Data excerpts START

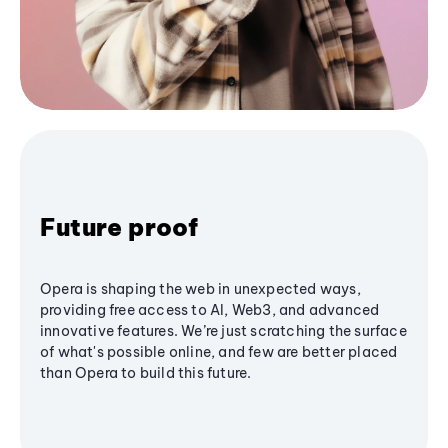
Future proof
Opera is shaping the web in unexpected ways,
providing free access to AI, Web3, and advanced
innovative features. We’re just scratching the surface
of what's possible online, and few are better placed
than Opera to build this future.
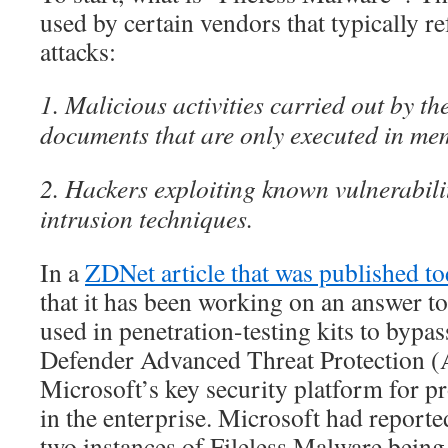
used by certain vendors that typically re
attacks:
1. Malicious activities carried out by t
documents that are only executed in me
2. Hackers exploiting known vulnerabili
intrusion techniques.
In a
ZDNet article that was published t
that it has been working on an answer 
used in penetration-testing kits to bypa
Defender Advanced Threat Protection (
Microsoft’s key security platform for 
in the enterprise. Microsoft had reported
two instances of Fileless Malware being 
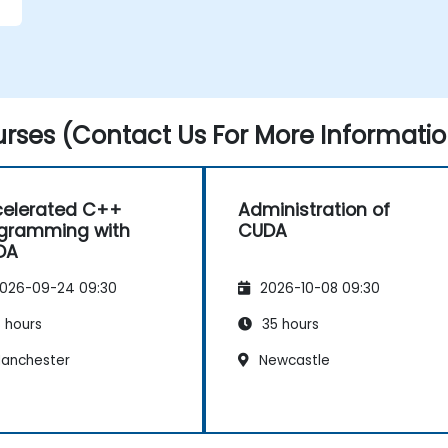
rses (Contact Us For More Informatio
elerated C++
Administration of
gramming with
CUDA
DA
026-09-24 09:30
2026-10-08 09:30
 hours
35 hours
anchester
Newcastle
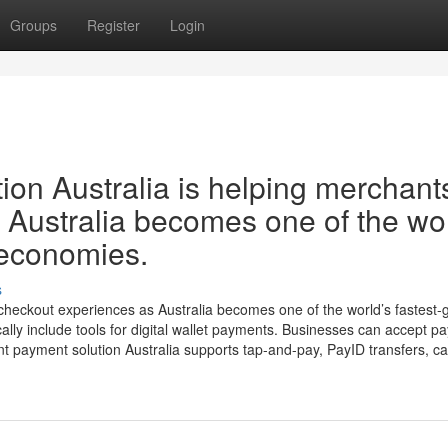
Groups
Register
Login
on Australia is helping merchant
 Australia becomes one of the wor
 economies.
s
 checkout experiences as Australia becomes one of the world’s fastest-
lly include tools for digital wallet payments. Businesses can accept p
 payment solution Australia supports tap-and-pay, PayID transfers, car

Data excerpts END

__What to do__
Final task for the records above: print exactly the lines from the one that contains "in the enterprise. Microsoft had reported" through the last line, both ends included, pictures excluded.

__Solution to this exercise__
in the enterprise. Microsoft had reported
two instances of Fileless Malware being 
rses (Contact Us For More Informatio
elerated C++
Administration of
gramming with
CUDA
DA
026-09-24 09:30
2026-10-08 09:30
 hours
35 hours
anchester
Newcastle
Groups
Register
Login
on Australia is helping merchant
 Australia becomes one of the wor
 economies.
s
 checkout experiences as Australia becomes one of the world’s fastest-
lly include tools for digital wallet payments. Businesses can accept p
 payment solution Australia supports tap-and-pay, PayID transfers, car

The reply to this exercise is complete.